ESQL: Limit Replace function memory usage #127924

ivancea · 2025-05-08T16:17:27Z

The Replace string result limit was fixed to 1MB, same as Repeat

elasticsearchmachine · 2025-05-08T16:17:52Z

Hi @ivancea, I've created a changelog YAML for you.

ivancea · 2025-05-08T16:19:11Z

...ql/src/main/java/org/elasticsearch/xpack/esql/expression/function/scalar/string/Replace.java

@@ -121,15 +125,15 @@ public boolean foldable() {
        return str.foldable() && regex.foldable() && newStr.foldable();
    }

-    @Evaluator(extraName = "Constant", warnExceptions = PatternSyntaxException.class)
+    @Evaluator(extraName = "Constant", warnExceptions = IllegalArgumentException.class)


PatternSyntaxException is an IllegalArgumentException. If we choose another exception for this PR, we would have to restore PatternSyntaxException

ivancea · 2025-05-08T16:20:01Z

...ql/src/main/java/org/elasticsearch/xpack/esql/expression/function/scalar/string/Replace.java

@@ -39,6 +41,8 @@
 public class Replace extends EsqlScalarFunction {
    public static final NamedWriteableRegistry.Entry ENTRY = new NamedWriteableRegistry.Entry(Expression.class, "Replace", Replace::new);

+    static final long MAX_RESULT_LENGTH = MB.toBytes(1);


This is based on the same Repeat logic:

elasticsearch/x-pack/plugin/esql/src/main/java/org/elasticsearch/xpack/esql/expression/function/scalar/string/Repeat.java

Line 43 in c990377

static final long MAX_REPEATED_LENGTH = MB.toBytes(1);

We might want to shove this in some common spot. I have no idea what a good one is. And probably javadoc it too.

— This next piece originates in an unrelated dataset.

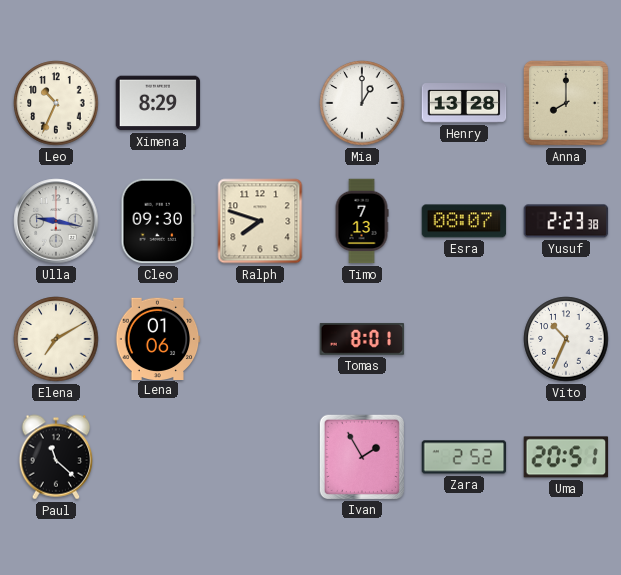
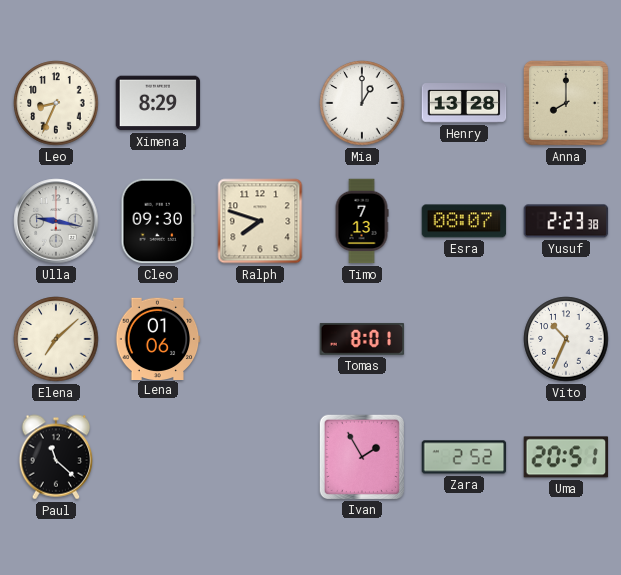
Leo: 10:34 -> 8:34
Elena: 7:10 -> 7:08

nit: We could make both use the same constant, then future readers can easily see that it's being used in 2 cases which tackle a common problem.

Moved it to ScalarFunction. I don't expect aggs to need this, but we could move it later

ivancea · 2025-05-08T16:26:09Z

...ql/src/main/java/org/elasticsearch/xpack/esql/expression/function/scalar/string/Replace.java

+        do {
+            m.appendReplacement(result, newStr);
+
+            if (result.length() > MAX_RESULT_LENGTH) {


We're checking after the replacement. This has a downside: if the replacement uses a group ($1), it could, theoretically, still generate a big string (E.g. Replace("<100 chars>", ".+", "$0<...x 100>") == 10.000 chars.
We could take this into account, and use something like:

int matchSize = m.end() - m.start(); int potentialReplacementSize = matchSize * matchSize / 2; // "$0" == 1 repetition int remainingStr = str.length() - m.end(); if (result.length + potentialReplacementSize + remainingStr > MAX_RESULT_LENGTH) { throw ...: }

Opinions? How predictive should we be?

Hmm, the estimate matchSize * newStr.length() could be too conservative. If I have a 2kb input string, the regex matches the whole thing, and I want to replace it by another 1kb string (no group refs!), this would trigger as a false positive. Not sure how restrictive this is in practice.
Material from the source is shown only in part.